LA RONDE

Arthur Schnitzler note, le 24 février 1897, dans son journal : « terminé La Ronde d’Amour » (Liebesreigen). Puis, quelques jours plus tard, dans sa correspondance : « de tout l’hiver, je n’ai écrit qu’une suite de scènes parfaitement impubliables et sans grande portée littéraire, mais qui, si on l’exhume dans quelques centaines d’années, jettera sans doute un jour singulier sur certains aspects de notre civilisation »

 

Loin de nous mettre en garde contre l’aventure du désir, les personnages de La Ronde se risquent à dire oui à la vie. Près du volcan de la première guerre mondiale, ils badinent avec la mort et plaisantent avec l’amour. Dans la frivolité, le jeu, l’ivresse, leur engagement sans réserve vers l’autre et son corps tout entier s’amuse de notre morose frivolité…

Sont ajoutés ça et là aux descriptions de Schnitzler quelques extraits de “L'homme sans qualités" de Robert Musil traduit par Philippe Jaccottet

     Né à Vienne (Autriche) le 15 mai 1862, Arthur Schnitzler suit très tôt les traces de son père, Johann Schnitzler, laryngologue, professeur à l’université, directeur de la polyclinique générale de Vienne (1880-1893) et fondateur de la revue médicale Internationale Klinischer Prundschau. Sa mère, Louise, née Markbreiter, est elle-même fille de médecin. Tous deux sont d’origine juive. En 1879, il commence ses études en médecine et, en 1885, est promu Docteur. Assistant à l’hôpital général de Vienne, il suit des stages en psychiatrie, dermatologie et maladies vénériennes (1885-1888).

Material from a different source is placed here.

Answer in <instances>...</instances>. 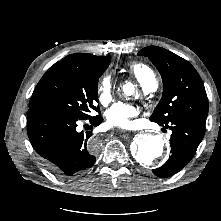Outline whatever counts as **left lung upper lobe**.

     Dès 1888, il travaille au cycle d’Anatole. En 1889 : Publication dans la revue de son père : Sur l’aphonie fonctionnelle et son traitement par l’hypnose et la suggestion. Puis, en 1895 : Première de Amourette au Burgtheater de Vienne. La même année, Libelei lui assure une solide notoriété en Autriche et en Allemagne. Il abandonne alors son poste à l'hôpital général de Vienne, mais garde quelques patients. En 1901, à la suite de la publication du Lieutenant Gustl, Schnitzler est traduit devant un tribunal militaire et dégradé de son rang d’officier. Publications : Berthe Garlan (nouvelle), Heures vives, La Nuit de la Saint-Sylvestre (pièces) puis l’année suivante : L’Etrangère, La Dernière lettre d’Andréas Thameyer, La Danseuse grecque, Excentricité (nouvelles).

 

     En 1903, La Ronde est éditée à Vienne à 40 000 exemplaires (jusqu’en 1931, 104 000 exemplaires). Sa publication sera interdite en Allemagne en 1904. Le 15 mai 1912, pour fêter son 50e anniversaire, 26 représentations de ses pièces sont données dans différents théâtres de langue allemande. La même année verra la première de la version hongroise de La Ronde à Budapest, malgré l’interdiction de la censure (1912). La première du Professeur Bernhardi, prévue au Deutsches Volktheater à Vienne, est interdite par la censure. Mais la première du Professeur Bernhardi au Petit Théâtre à Berlin aura bien lieu le 28 novembre 1912. L’année suivante, publication de Madame Beate et son fils (nouvelles).

     En 1914, Schnitzler revient précipitamment à Vienne à la déclaration de la guerre. Et en 1918, première du Professeur Bernhardi à Vienne au Volkstheater (la censure a été supprimée avec la monarchie). C’est en 1922 qu’il rencontre pour la première fois Sigmund Freud, après la lettre que celui-ci lui adresse pour son 60e anniversaire. S’ensuivent la première du film muet Gibier autorisé à Berlin, puis celle du film muet Mademoiselle Else avec Elisabeth Berner, la première de Au gré du vent d’été à Vienne, celle de La Noyade au Burgtheater à Vienne également, la première du film Daybreak (les Dernières cartes) aux USA et la publication de La Fuite dans les ténèbres (nouvelle), commencée avant la guerre et d’un recueil de nouvelles sous le titre Rêve et destin. Arthur Schnitlzer meurt le 21 octobre 1931 d’une hémorragie cérébrale. Il est enterré au Cimetière Central.